+++ Records for processing +++
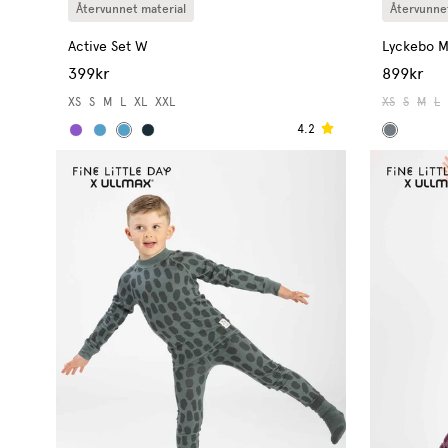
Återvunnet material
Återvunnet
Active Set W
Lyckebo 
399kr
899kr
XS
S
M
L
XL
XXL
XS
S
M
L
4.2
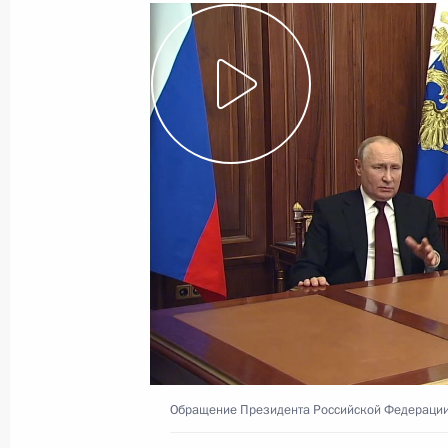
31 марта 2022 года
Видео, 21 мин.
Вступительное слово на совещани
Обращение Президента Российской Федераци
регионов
+++
+++ Records for processing +++
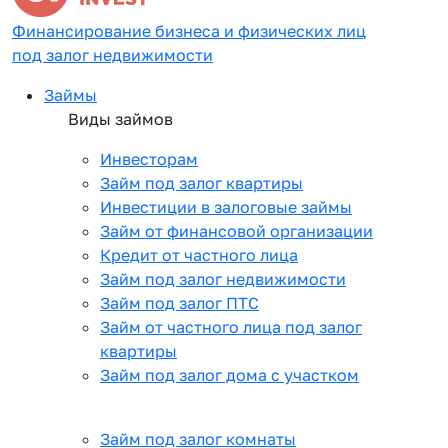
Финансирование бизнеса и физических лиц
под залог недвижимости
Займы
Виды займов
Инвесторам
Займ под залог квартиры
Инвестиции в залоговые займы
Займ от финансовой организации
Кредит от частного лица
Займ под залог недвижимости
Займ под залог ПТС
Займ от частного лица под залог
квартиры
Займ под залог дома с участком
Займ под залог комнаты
+++
**Exercise description:**
Scan the records above. Return every line with "частного" in it.

**Answer for this exercise:**
Кредит от частного лица
Займ от частного лица под залог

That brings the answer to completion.